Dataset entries
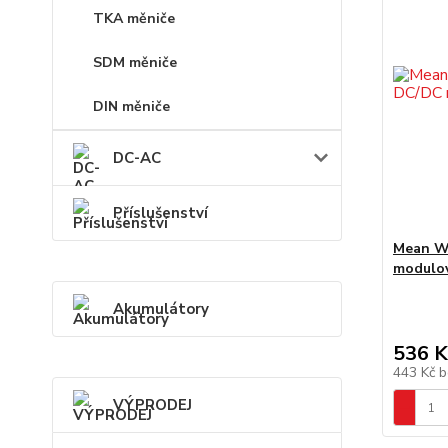
TKA měniče
SDM měniče
DIN měniče
DC-AC
Příslušenství
Mean W
modulo
Akumulátory
536 K
443 Kč
b
VÝPRODEJ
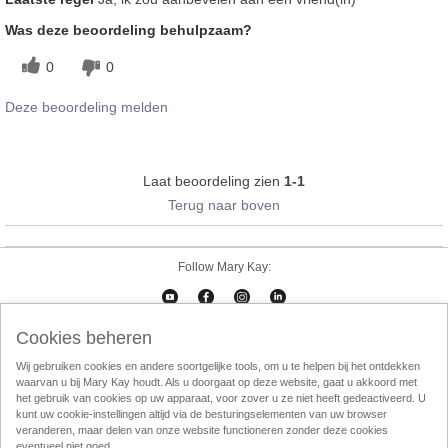
Was deze beoordeling behulpzaam?
0
0
Deze beoordeling melden
Laat beoordeling zien
1-1
Terug naar boven
Follow Mary Kay:
Cookies beheren
Cookies beheren
Impressum
Contact
eCatalogus
Online Agreement
Wij gebruiken cookies en andere soortgelijke tools, om u te helpen bij het ontdekken
waarvan u bij Mary Kay houdt. Als u doorgaat op deze website, gaat u akkoord met
Gebruikersvorwaarden
Privacy Policy
Direktverkoop etische codec
het gebruik van cookies op uw apparaat, voor zover u ze niet heeft gedeactiveerd. U
kunt uw cookie-instellingen altijd via de besturingselementen van uw browser
Weggooien
InTouch
Consultant Locator
veranderen, maar delen van onze website functioneren zonder deze cookies
eventueel niet goed.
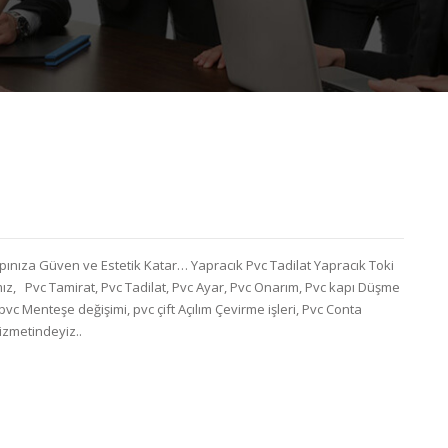
pınıza Güven ve Estetik Katar… Yapracık Pvc Tadilat Yapracık Toki
z, Pvc Tamirat, Pvc Tadilat, Pvc Ayar, Pvc Onarım, Pvc kapı Düşme
pvc Menteşe değişimi, pvc çift Açılım Çevirme işleri, Pvc Conta
 Hizmetindeyiz..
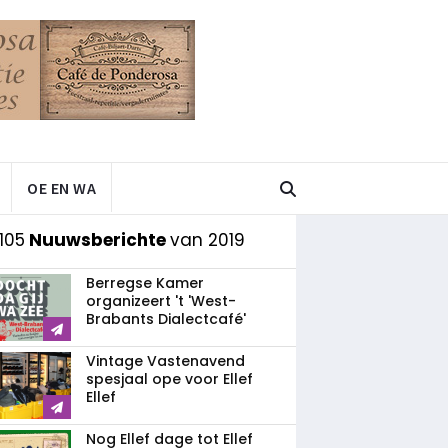
OE EN WA
105
Nuuwsberichte
van 2019
Berregse Kamer
organizeert 't 'West-
Brabants Dialectcafé'
Vintage Vastenavend
spesjaal ope voor Ellef
Ellef
Nog Ellef dage tot Ellef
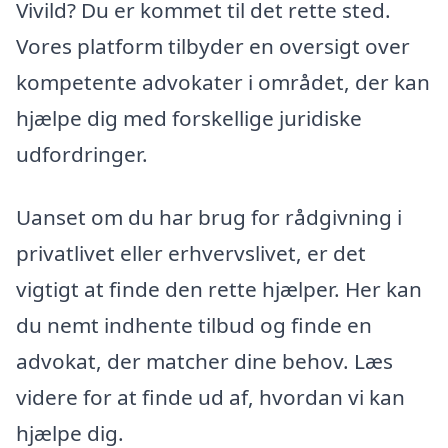
Vivild? Du er kommet til det rette sted.
Vores platform tilbyder en oversigt over
kompetente advokater i området, der kan
hjælpe dig med forskellige juridiske
udfordringer.
Uanset om du har brug for rådgivning i
privatlivet eller erhvervslivet, er det
vigtigt at finde den rette hjælper. Her kan
du nemt indhente tilbud og finde en
advokat, der matcher dine behov. Læs
videre for at finde ud af, hvordan vi kan
hjælpe dig.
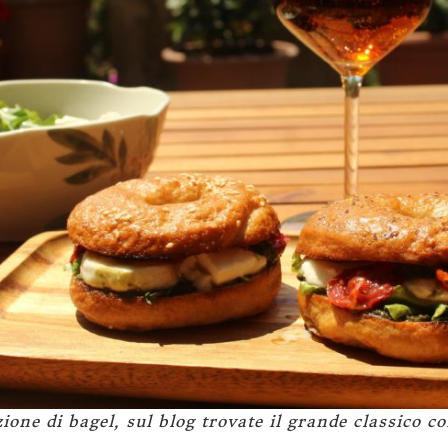
zione di bagel, sul blog trovate il grande classico c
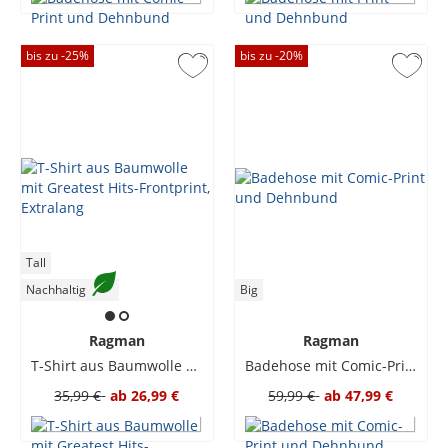
bis zu -
25
%
bis zu -
20
%
Tall
Nachhaltig
Big
Ragman
Ragman
T-Shirt aus Baumwolle mit Greatest Hits-Frontprint, Extralang
Badehose mit Comic-Print und Dehnbund
35,99 €
ab
26,99 €
59,99 €
ab
47,99 €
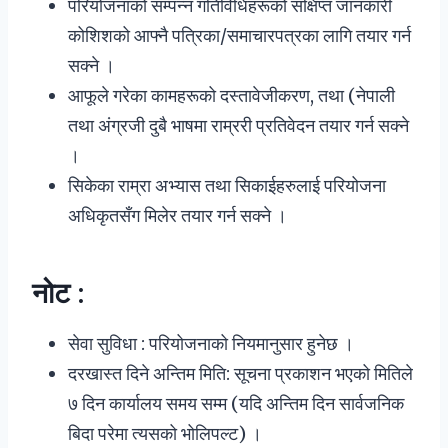
परियोजनाको सम्पन्न गतिविधिहरूको संक्षिप्त जानकारी
कोशिशको आफ्नै पत्रिका/समाचारपत्रका लागि तयार गर्न
सक्ने ।
आफूले गरेका कामहरूको दस्तावेजीकरण, तथा (नेपाली
तथा अंग्रजी दुबै भाषमा राम्ररी प्रतिवेदन तयार गर्न सक्ने
।
सिकेका राम्रा अभ्यास तथा सिकाईहरुलाई परियोजना
अधिकृतसँग मिलेर तयार गर्न सक्ने ।
नोट :
सेवा सुविधा : परियोजनाको नियमानुसार हुनेछ ।
दरखास्त दिने अन्तिम मिति: सूचना प्रकाशन भएको मितिले
७ दिन कार्यालय समय सम्म (यदि अन्तिम दिन सार्वजनिक
बिदा परेमा त्यसको भोलिपल्ट) ।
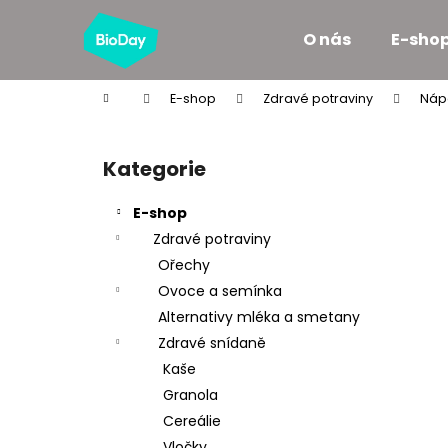
K
Přejít
na
o
O nás
E-sho
obsah
Zpět
Zpět
š
do
do
í
Domů
E-shop
Zdravé potraviny
Náp
k
obchodu
obchodu
P
o
Kategorie
Přeskočit
s
kategorie
t
E-shop
r
Zdravé potraviny
a
Ořechy
n
Ovoce a semínka
n
Alternativy mléka a smetany
í
Zdravé snídaně
p
Kaše
a
Granola
n
Cereálie
e
Vločky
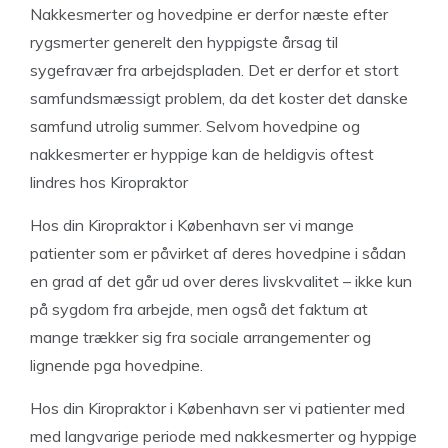
Nakkesmerter og hovedpine er derfor næste efter
rygsmerter generelt den hyppigste årsag til
sygefravær fra arbejdspladen. Det er derfor et stort
samfundsmæssigt problem, da det koster det danske
samfund utrolig summer. Selvom hovedpine og
nakkesmerter er hyppige kan de heldigvis oftest
lindres hos Kiropraktor
Hos din Kiropraktor i København ser vi mange
patienter som er påvirket af deres hovedpine i sådan
en grad af det går ud over deres livskvalitet – ikke kun
på sygdom fra arbejde, men også det faktum at
mange trækker sig fra sociale arrangementer og
lignende pga hovedpine.
Hos din Kiropraktor i København ser vi patienter med
med langvarige periode med nakkesmerter og hyppige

- **Task**: Gather each line in the entries above where the string "website" is found.

- **Response for this exercise**:
waarvan u bij Mary Kay houdt. Als u doorgaat op deze website, gaat u akkoord met
veranderen, maar delen van onze website functioneren zonder deze cookies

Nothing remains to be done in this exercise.